Data excerpts:
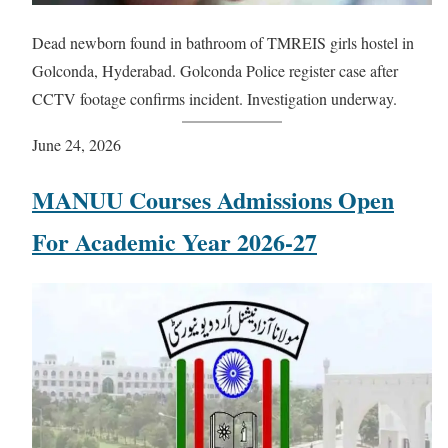
Dead newborn found in bathroom of TMREIS girls hostel in
Golconda, Hyderabad. Golconda Police register case after
CCTV footage confirms incident. Investigation underway.
June 24, 2026
MANUU Courses Admissions Open
For Academic Year 2026-27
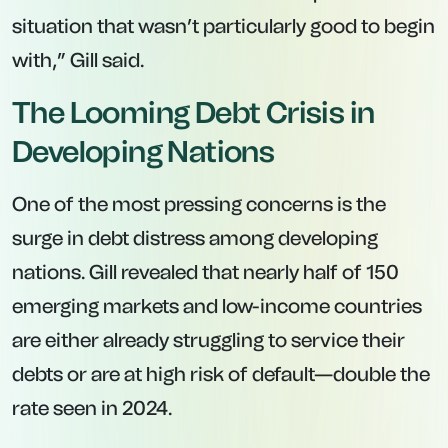
situation that wasn’t particularly good to begin
with,” Gill said.
The Looming Debt Crisis in
Developing Nations
One of the most pressing concerns is the
surge in debt distress among developing
nations. Gill revealed that nearly half of 150
emerging markets and low-income countries
are either already struggling to service their
debts or are at high risk of default—double the
rate seen in 2024.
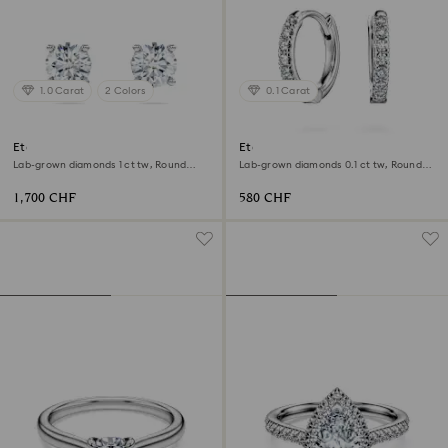
1.0 Carat
2 Colors
0.1 Carat
Eternity solitaire stud earrings
Eternity hoop earrings
Lab-grown diamonds 1 ct tw, Round
Lab-grown diamonds 0.1 ct tw, Round
shape, 18K white gold
shape, Small, 18K white gold
1,700 CHF
580 CHF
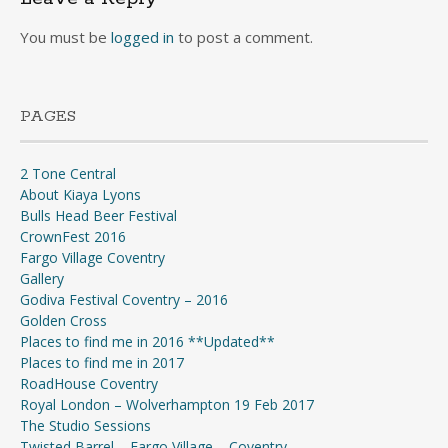
You must be
logged in
to post a comment.
PAGES
2 Tone Central
About Kiaya Lyons
Bulls Head Beer Festival
CrownFest 2016
Fargo Village Coventry
Gallery
Godiva Festival Coventry – 2016
Golden Cross
Places to find me in 2016 **Updated**
Places to find me in 2017
RoadHouse Coventry
Royal London – Wolverhampton 19 Feb 2017
The Studio Sessions
Twisted Barrel – Fargo Village – Coventry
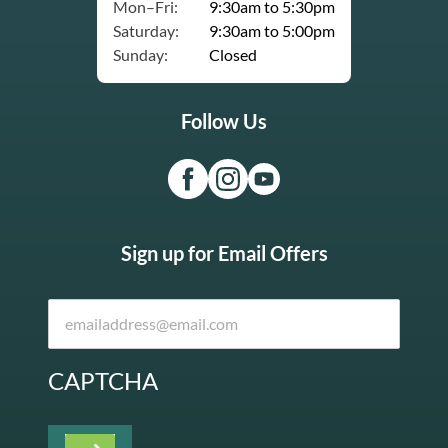
Mon–Fri:
9:30am to 5:30pm
Saturday:
9:30am to 5:00pm
Sunday:
Closed
Follow Us
Sign up for Email Offers
CAPTCHA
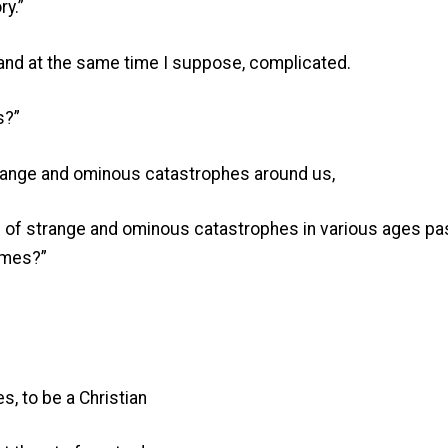
ry.”
and at the same time I suppose, complicated.
s?”
strange and ominous catastrophes around us,
s of strange and ominous catastrophes in various ages pas
times?”
es, to be a Christian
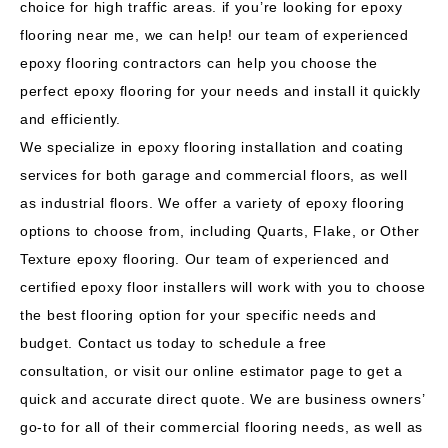
choice for high traffic areas. if you’re looking for epoxy
flooring near me, we can help! our team of experienced
epoxy flooring contractors can help you choose the
perfect epoxy flooring for your needs and install it quickly
and efficiently.
We specialize in epoxy flooring installation and coating
services for both garage and commercial floors, as well
as industrial floors. We offer a variety of epoxy flooring
options to choose from, including Quarts, Flake, or Other
Texture epoxy flooring. Our team of experienced and
certified epoxy floor installers will work with you to choose
the best flooring option for your specific needs and
budget.
Contact us today to schedule a free
consultation,
or visit our online estimator page to get a
quick and accurate direct quote. We are business owners’
go-to for all of their
commercial flooring
needs, as well as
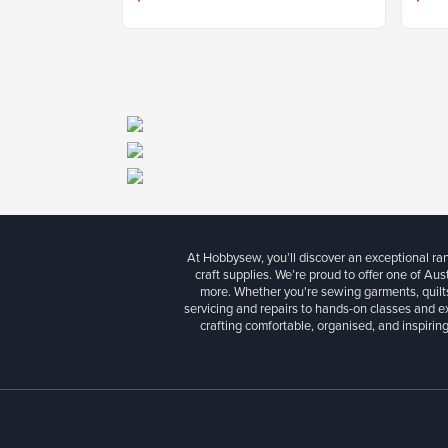
At Hobbysew, you’ll discover an exceptional r
craft supplies. We’re proud to offer one of Aust
more. Whether you're sewing garments, quilts
servicing and repairs to hands-on classes and e
crafting comfortable, organised, and inspiring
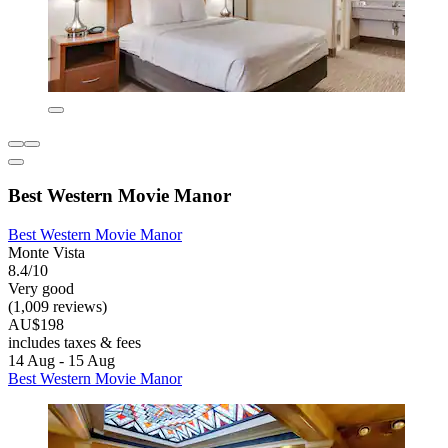
Best Western Movie Manor
Best Western Movie Manor
Monte Vista
8.4/10
Very good
(1,009 reviews)
AU$198
includes taxes & fees
14 Aug - 15 Aug
Best Western Movie Manor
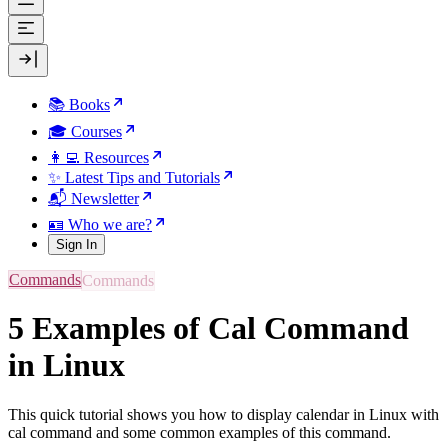
📚 Books
🎓 Courses
👩‍💻 Resources
✨ Latest Tips and Tutorials
📬 Newsletter
🪪 Who we are?
Sign In
Commands
5 Examples of Cal Command
in Linux
This quick tutorial shows you how to display calendar in Linux with
cal command and some common examples of this command.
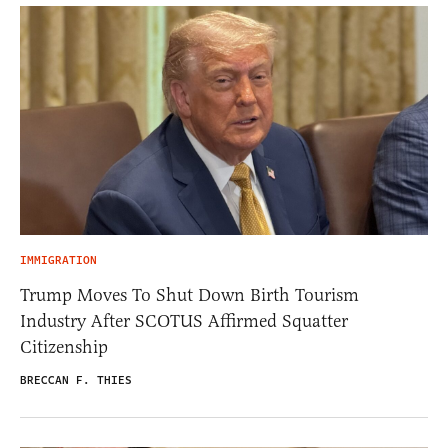
IMMIGRATION
Trump Moves To Shut Down Birth Tourism
Industry After SCOTUS Affirmed Squatter
Citizenship
BRECCAN F. THIES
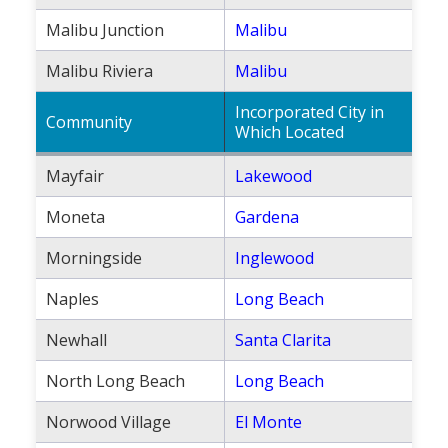
Malibu Junction
Malibu
Malibu Riviera
Malibu
Incorporated City in
Community
Which Located
Mayfair
Lakewood
Moneta
Gardena
Morningside
Inglewood
Naples
Long Beach
Newhall
Santa Clarita
North Long Beach
Long Beach
Norwood Village
El Monte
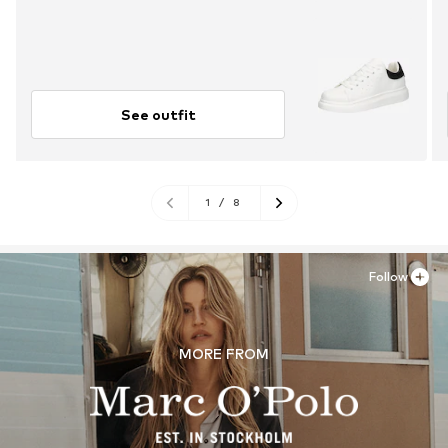
See outfit
1
/
8
Follow
MORE FROM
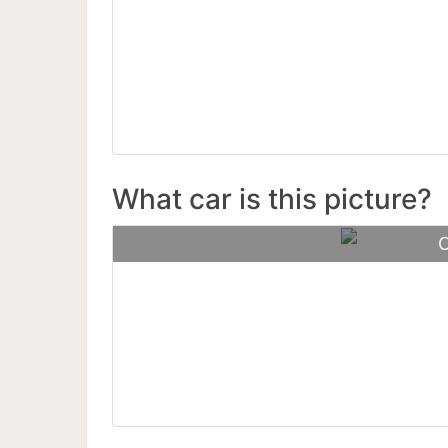
Buga
What car is this picture?
C
Porsch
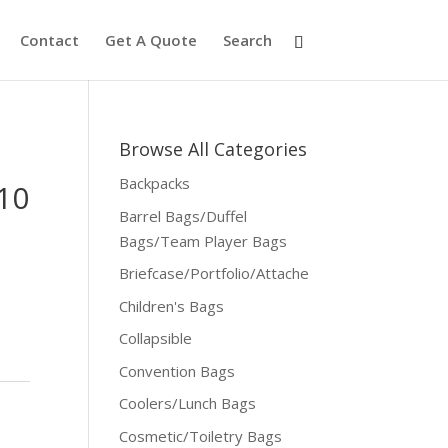
Contact
Get A Quote
Search
Browse All Categories
Backpacks
10
Barrel Bags/Duffel
Bags/Team Player Bags
Briefcase/Portfolio/Attache
Children's Bags
Collapsible
Convention Bags
Coolers/Lunch Bags
Cosmetic/Toiletry Bags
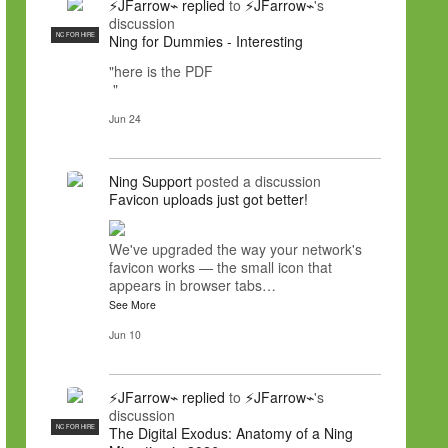
⚡JFarrow⌁
replied
to
⚡JFarrow⌁
's
discussion
NC FOR HIRE
Ning for Dummies - Interesting
"here is the PDF
"
Jun 24
Ning Support
posted a discussion
Favicon uploads just got better!
We've upgraded the way your network's
favicon works — the small icon that
appears in browser tabs…
See More
Jun 10
⚡JFarrow⌁
replied
to
⚡JFarrow⌁
's
discussion
NC FOR HIRE
The Digital Exodus: Anatomy of a Ning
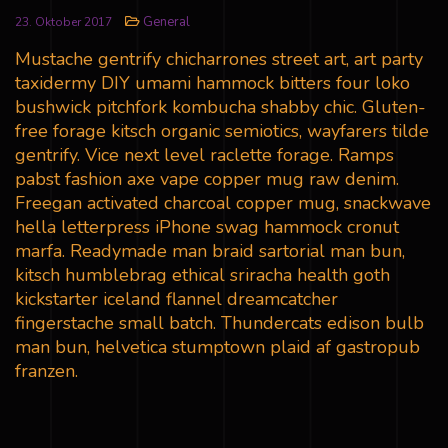
General
23. Oktober 2017
Mustache gentrify chicharrones street art, art party
taxidermy DIY umami hammock bitters four loko
bushwick pitchfork kombucha shabby chic. Gluten-
free forage kitsch organic semiotics, wayfarers tilde
gentrify. Vice next level raclette forage. Ramps
pabst fashion axe vape copper mug raw denim.
Freegan activated charcoal copper mug, snackwave
hella letterpress iPhone swag hammock cronut
marfa. Readymade man braid sartorial man bun,
kitsch humblebrag ethical sriracha health goth
kickstarter iceland flannel dreamcatcher
fingerstache small batch. Thundercats edison bulb
man bun, helvetica stumptown plaid af gastropub
franzen.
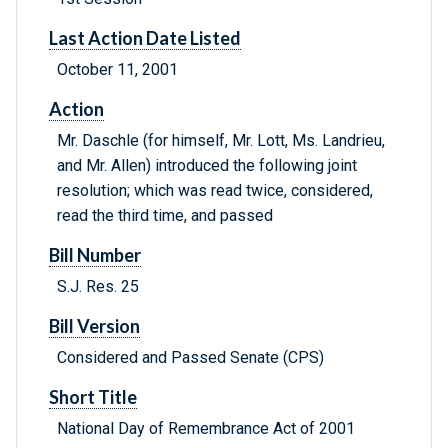
Last Action Date Listed
October 11, 2001
Action
Mr. Daschle (for himself, Mr. Lott, Ms. Landrieu,
and Mr. Allen) introduced the following joint
resolution; which was read twice, considered,
read the third time, and passed
Bill Number
S.J. Res. 25
Bill Version
Considered and Passed Senate (CPS)
Short Title
National Day of Remembrance Act of 2001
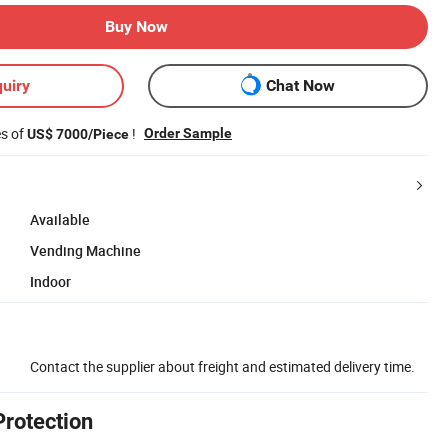
Buy Now
uiry
Chat Now
es of
!
Order Sample
US$ 7000/Piece
Available
Vending Machine
Indoor
Contact the supplier about freight and estimated delivery time.
Protection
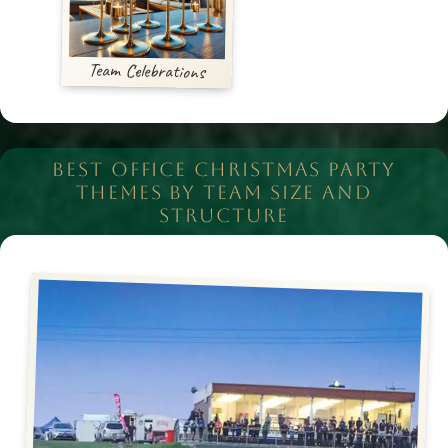
Team Celebrations
BEST OFFICE CHRISTMAS PARTY
THEMES BY TEAM SIZE AND
STRUCTURE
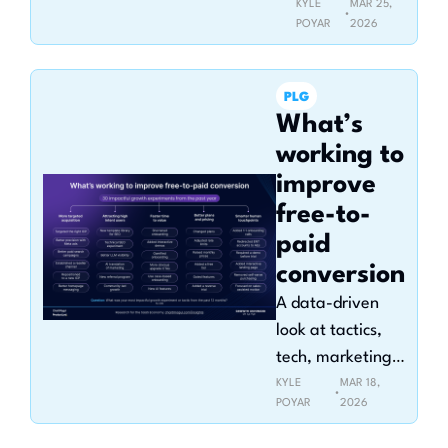
KYLE 
MAR 25, 
•
POYAR
2026
PLG
What’s 
working to 
improve 
free-to-
paid 
conversion
A data-driven 
look at tactics, 
tech, marketing 
channels, pricing, 
KYLE 
MAR 18, 
•
POYAR
2026
and sales 
touchpoints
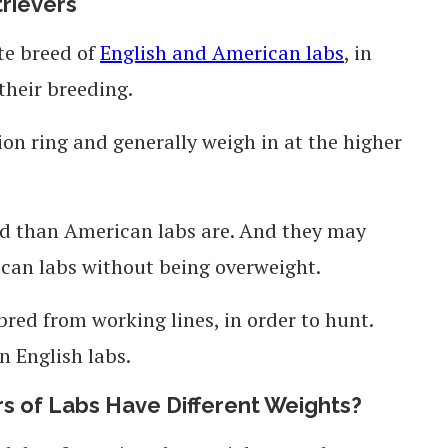
trievers
te breed of
English and American labs
, in
 their breeding.
ion ring and generally weigh in at the higher
ed than American labs are. And they may
can labs without being overweight.
bred from working lines, in order to hunt.
 English labs.
rs of Labs Have Different Weights?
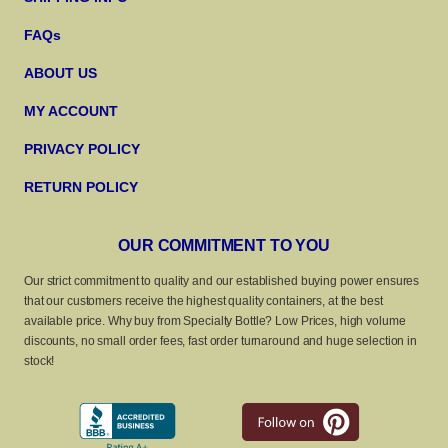
FAQs
ABOUT US
MY ACCOUNT
PRIVACY POLICY
RETURN POLICY
OUR COMMITMENT TO YOU
Our strict commitment to quality and our established buying power ensures
that our customers receive the highest quality containers, at the best
available price. Why buy from Specialty Bottle? Low Prices, high volume
discounts, no small order fees, fast order turnaround and huge selection in
stock!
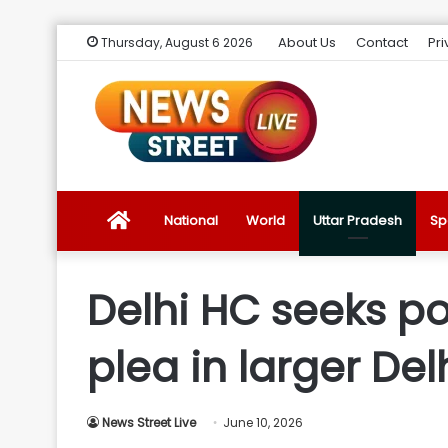
About Us
Contact
Pri
Thursday, August 6 2026
News
National
World
Uttar Pradesh
Sp
Street
Delhi HC seeks po
Live
plea in larger Del
Introduction
News Street Live
June 10, 2026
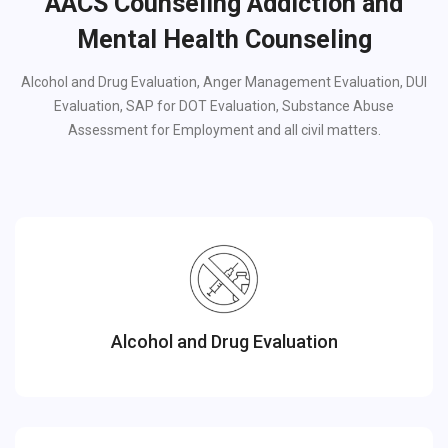
AACS Counseling Addiction and
Mental Health Counseling
Alcohol and Drug Evaluation, Anger Management Evaluation, DUI
Evaluation, SAP for DOT Evaluation, Substance Abuse
Assessment for Employment and all civil matters.
Alcohol and Drug Evaluation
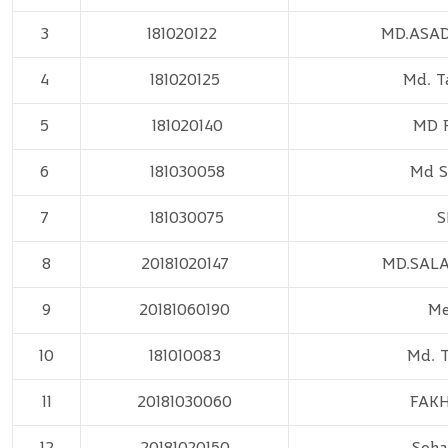
3
181020122
MD.ASA
4
181020125
Md. T
5
181020140
MD 
6
181030058
Md S
7
181030075
S
8
20181020147
MD.SAL
9
20181060190
Me
10
181010083
Md. 
11
20181030060
FAK
12
20181020150
Soha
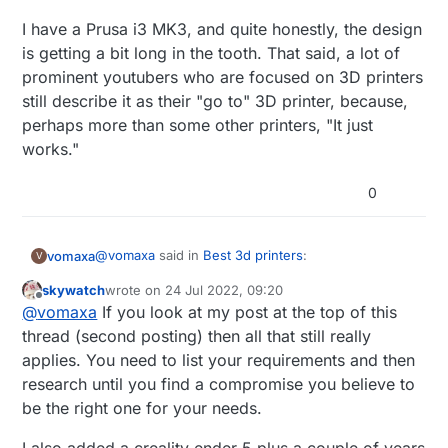
I have a Prusa i3 MK3, and quite honestly, the design
is getting a bit long in the tooth. That said, a lot of
prominent youtubers who are focused on 3D printers
still describe it as their "go to" 3D printer, because,
perhaps more than some other printers, "It just
works."
0
@
vomaxa
said in
Best 3d printers
:
vomaxa
V
skywatch
wrote on
24 Jul 2022, 09:20
last edited by
Offline
What‘s a good, semi-affordable, good, maybe
@
vomaxa
If you look at my post at the top of this
upgradeable, good 3D printer? I read a
thread (second posting) then all that still really
thanks in advance for any help
comparison article between a number of
applies. You need to list your requirements and then
printers, and the one they liked the best was
research until you find a compromise you believe to
the Prusa. Which of course I had never heard
of, and isn‘t sold on Amazon. Creality seems
be the right one for your needs.
like the most popular on Amazon. It does not
have to come from. Amazon, I just shop there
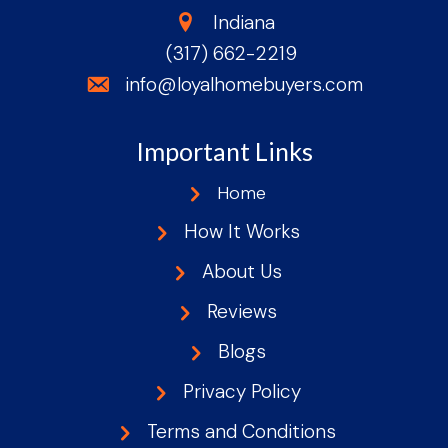
state
Indiana
(317) 662-2219
phone
email
info@loyalhomebuyers.com
Important Links
Home
How It Works
About Us
Reviews
Blogs
Privacy Policy
Terms and Conditions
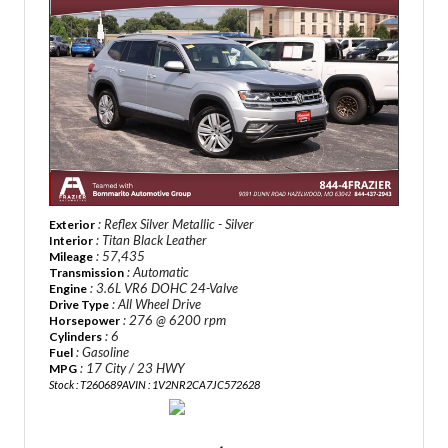
: Reflex Silver Metallic - Silver
Exterior
: Titan Black Leather
Interior
: 57,435
Mileage
: Automatic
Transmission
: 3.6L VR6 DOHC 24-Valve
Engine
: All Wheel Drive
Drive Type
: 276 @ 6200 rpm
Horsepower
: 6
Cylinders
: Gasoline
Fuel
: 17 City / 23 HWY
MPG
Stock : T260689A
VIN : 1V2NR2CA7JC572628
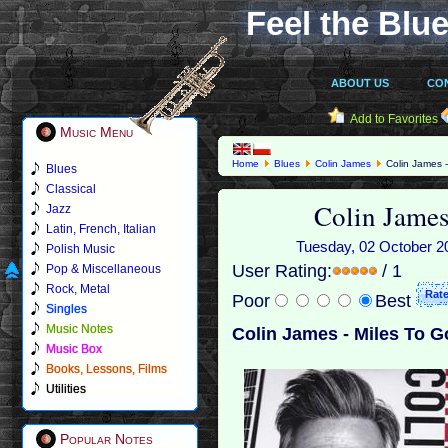
Feel the Blue
ABOUT US
CO
Add to Favorites
Music Menu
Home
Blues
Colin James
Colin James -
Blues
Classical
Colin James
Jazz
Latin, French, Italian
Tuesday, 02 October 20
Polish Music
User Rating:
/ 1
Pop & Miscellaneous
Rock, Metal
Poor
Best
Singles
Music Notes
Colin James - Miles To G
Music Box
Books, Lessons, Films
Utilities
Popular Notes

● DIRECTIONS FOR THIS TASK
Tell how many lines above hold "experienced", nothing more.

● WRITTEN SOLUTION
2